▶ **STUDY MATERIAL**:
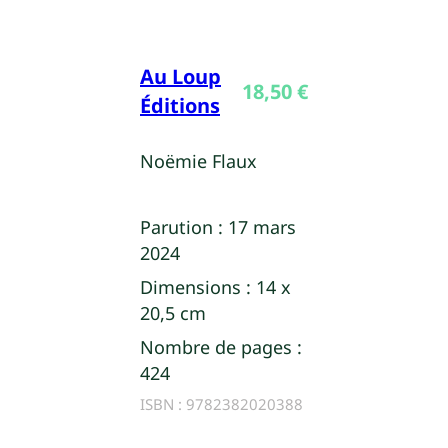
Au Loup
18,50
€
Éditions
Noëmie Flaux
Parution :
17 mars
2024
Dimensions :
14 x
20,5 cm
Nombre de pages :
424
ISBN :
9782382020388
---
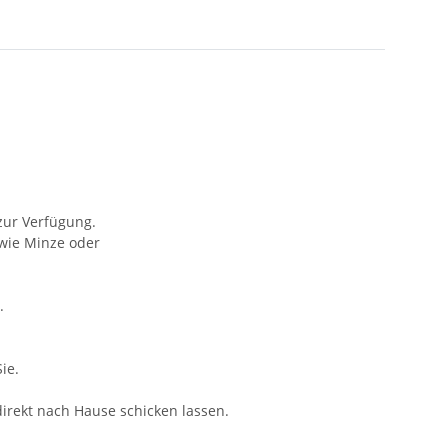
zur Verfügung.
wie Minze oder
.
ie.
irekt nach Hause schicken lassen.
---
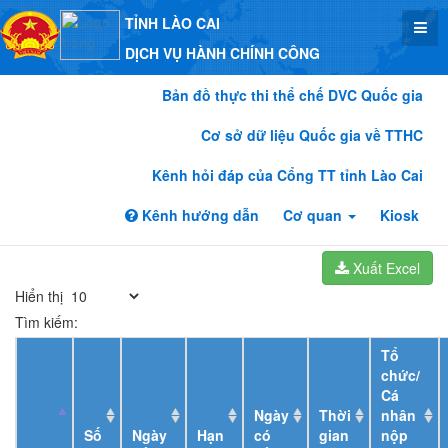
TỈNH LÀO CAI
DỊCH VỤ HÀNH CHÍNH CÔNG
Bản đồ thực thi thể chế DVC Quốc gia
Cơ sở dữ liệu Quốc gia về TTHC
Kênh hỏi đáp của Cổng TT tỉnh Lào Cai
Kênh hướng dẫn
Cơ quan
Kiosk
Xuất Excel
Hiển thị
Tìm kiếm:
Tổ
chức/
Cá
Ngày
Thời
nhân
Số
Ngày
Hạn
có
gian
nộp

▶ **WHAT NEEDS TO BE DONE**:
In the entries, some lines may contain the word "Quốc". Give how many do, as a number by itself.

▶ **WRITTEN ANSWER**:
2